On 19/09/2024 10:15, Nicolas Escande wrote:
Hi guys,
Running a pretty hacked up kernel under lockdep, I've had a few splats like this
[ 75.453180] Call trace:
[ 75.455595] cfg80211_bss_color_notify+0x220/0x260
[ 75.460341] ieee80211_color_collision_detection_work+0x4c/0x5c
[ 75.466205] process_one_work+0x434/0x6ec
[ 75.470169] worker_thread+0x9c/0x624
[ 75.473794] kthread+0x1a4/0x1ac
[ 75.476987] ret_from_fork+0x10/0x20
Which shows we are calling cfg80211_obss_color_collision_notify and thus
cfg80211_bss_color_notify from ieee80211_color_collision_detection_work without
holding the wiphy's mtx.
It seems that we should either explicitely lock the phy using something like
diff --git a/net/mac80211/cfg.c b/net/mac80211/cfg.c
index 847304a3a29a..481e1550cb21 100644
--- a/net/mac80211/cfg.c
+++ b/net/mac80211/cfg.c
@@ -4833,9 +4833,12 @@ void ieee80211_color_collision_detection_work(struct work_struct *work)

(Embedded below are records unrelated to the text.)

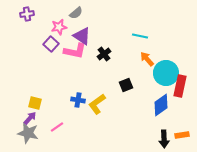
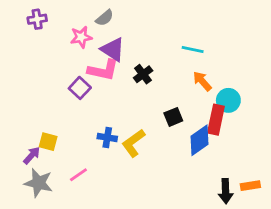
purple square: (51, 44) -> (80, 88), moved
cyan circle: (166, 73) -> (228, 100), size x0.7
red rectangle: (180, 86) -> (216, 120), moved
blue diamond: (161, 105) -> (199, 140), moved
purple arrow: (30, 118) -> (32, 155), moved

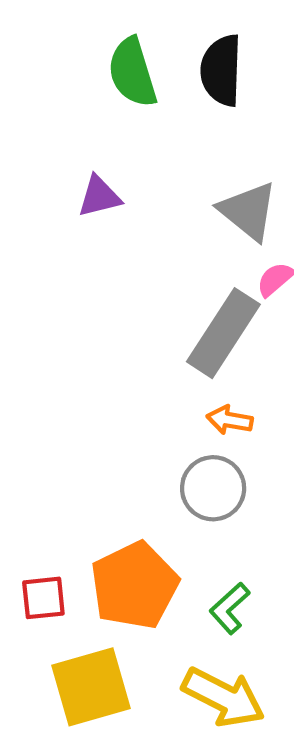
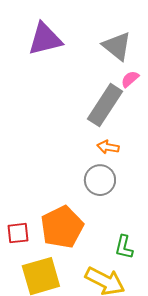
purple triangle: (99, 197) -> (45, 39), size x1.6
green L-shape: (230, 608) -> (124, 247), moved, turned -35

container_of(delayed_work, struct ieee80211_link_data,
color_collision_detect_work);
struct ieee80211_sub_if_data *sdata = link->sdata;
+ struct ieee80211_local *local = sdata->local;
+ wiphy_lock(local->hw.wiphy);
cfg80211_obss_color_collision_notify(sdata->dev, link->color_bitmap,
link->link_id);
+ wiphy_unlock(local->hw.wiphy);
}
void ieee80211_color_change_finish(struct ieee80211_vif *vif, u8 link_id)

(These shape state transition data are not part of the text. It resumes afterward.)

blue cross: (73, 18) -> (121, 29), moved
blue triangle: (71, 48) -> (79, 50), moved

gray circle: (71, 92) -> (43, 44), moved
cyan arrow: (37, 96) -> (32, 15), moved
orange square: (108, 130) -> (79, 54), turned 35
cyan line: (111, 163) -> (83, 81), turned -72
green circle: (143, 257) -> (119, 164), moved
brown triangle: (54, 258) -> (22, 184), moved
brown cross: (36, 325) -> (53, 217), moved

Or switch to using the wiphy_work_queue infrastructure.
Did I miss something ? Which one should we do ? I'm not sure of all the
implications of switching to the wiphy work queue and why it did not get
converted like the color_change_finalize_work stuff ?

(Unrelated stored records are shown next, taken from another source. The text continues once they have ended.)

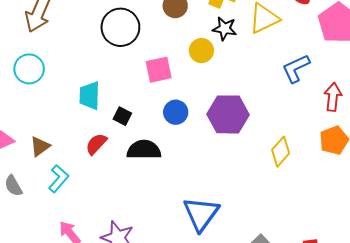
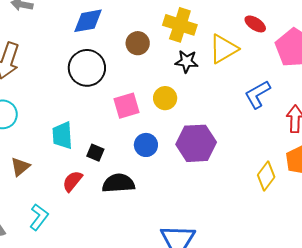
yellow circle: (201, 51) -> (165, 98), moved
brown triangle: (40, 146) -> (20, 167), moved
yellow diamond: (281, 152) -> (266, 176), moved

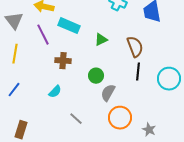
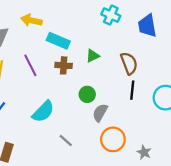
purple line: (43, 35) -> (30, 65), moved
brown cross: (63, 61) -> (64, 65), moved
cyan semicircle: (55, 92) -> (43, 112), size x1.6

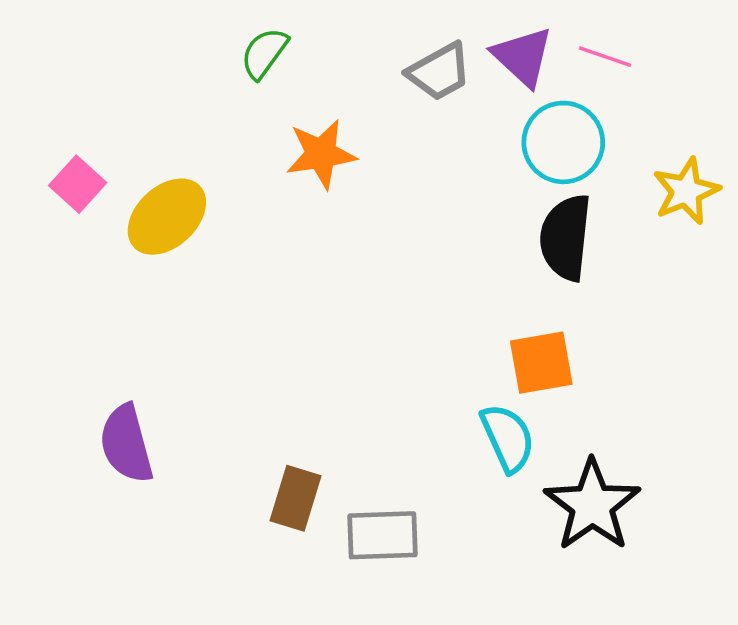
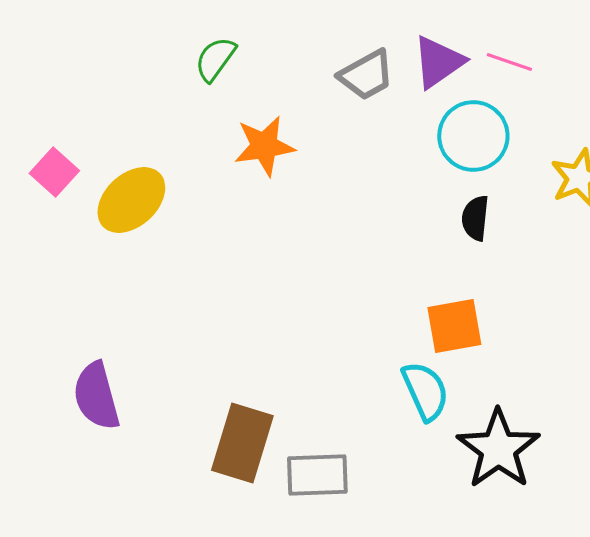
purple triangle: (523, 57) -> (438, 62), turned 42
black semicircle: (566, 237) -> (475, 218), size x0.6
brown rectangle: (296, 498) -> (242, 443), size x1.4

ieee80211_color_collision_detection_work() used to lock the wdev mutex, now it
does not hold anything since 076fc8775da("wifi: cfg80211: remove wdev mutex")
Also the rate limiting uses delayed_work_pending(), There is no wiphy work queue
equivalent AFAIK, so the explicit lock is probably the way to go.